B, L = 1, 8 # B = batch_size, L=seq_len
inputs_embeds = torch.randn(B, L, config.hidden_size)

# WHEN first, we process token-by-otken (seq_len=1) with result_tbt as output

cache_tbt = DynamicCache(config=config)
outputs_tbt = []
for t in range(L):
    out = model(inputs_embeds=inputs_embeds[:, t : t + 1, :], cache_params=cache_tbt, use_cache=True)
    outputs_tbt.append(out.last_hidden_state)
result_tbt = torch.cat(outputs_tbt, dim=1)  # (B, L, hidden_size)

# WHEN second, we process the same sequence in batch
cache_chunk = DynamicCache(config=config)
out_first = model(inputs_embeds=inputs_embeds[:, :1, :], cache_params=cache_chunk, use_cache=True)

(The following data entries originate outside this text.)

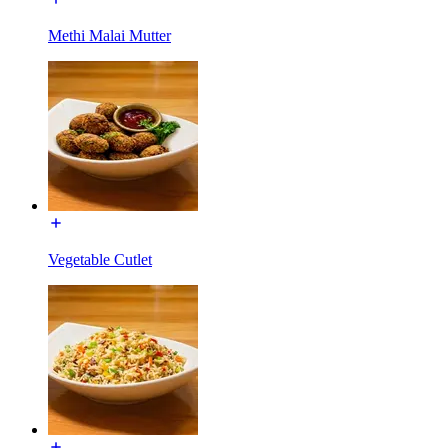
Methi Malai Mutter
Vegetable Cutlet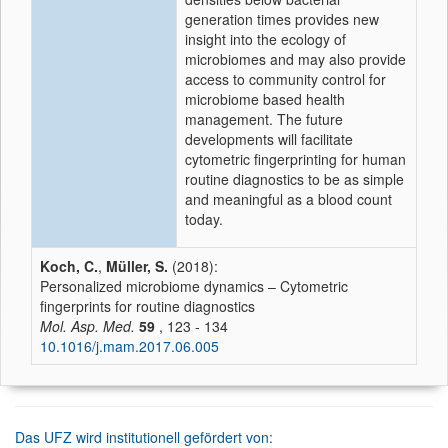
generation times provides new
insight into the ecology of
microbiomes and may also provide
access to community control for
microbiome based health
management. The future
developments will facilitate
cytometric fingerprinting for human
routine diagnostics to be as simple
and meaningful as a blood count
today.
Koch, C.
,
Müller, S.
(2018):
Personalized microbiome dynamics – Cytometric
fingerprints for routine diagnostics
Mol. Asp. Med.
59
, 123 - 134
10.1016/j.mam.2017.06.005
Das UFZ wird institutionell gefördert von: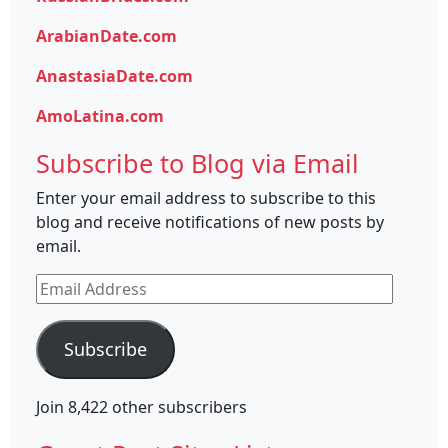
ArabianDate.com
AnastasiaDate.com
AmoLatina.com
Subscribe to Blog via Email
Enter your email address to subscribe to this
blog and receive notifications of new posts by
email.
Email
Address
Subscribe
Join 8,422 other subscribers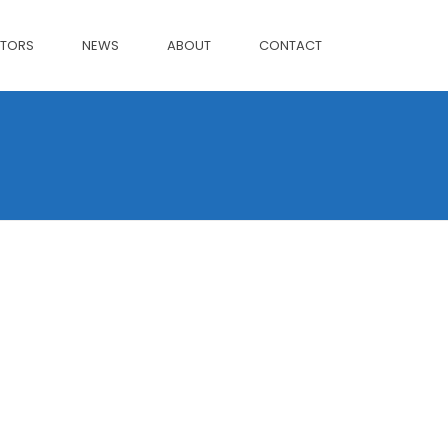
CTORS
NEWS
ABOUT
CONTACT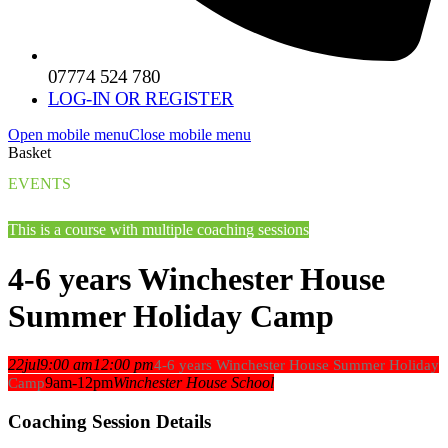
07774 524 780
LOG-IN OR REGISTER
Open mobile menu
Close mobile menu
Basket
EVENTS
This is a course with multiple coaching sessions
4-6 years Winchester House
Summer Holiday Camp
22
jul
9:00 am
12:00 pm
4-6 years Winchester House Summer Holiday
9am-12pm
Winchester House School
Camp
Coaching Session Details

out_rest = model(inputs_embeds=inputs_embeds[:, 1:, :], cache_params=cache_chunk, use_cache=True)
result_chunk = torch.cat([out_first.last_hidden_state, out_rest.last_hidden_state], dim=1)
error = (result_tbt[:, 1:, :] - result_chunk[:, 1:, :]).abs().max().item()

# THEN the results do not match, even though they should. 
print(f"difference between two processing paths (should be equal) is {error}")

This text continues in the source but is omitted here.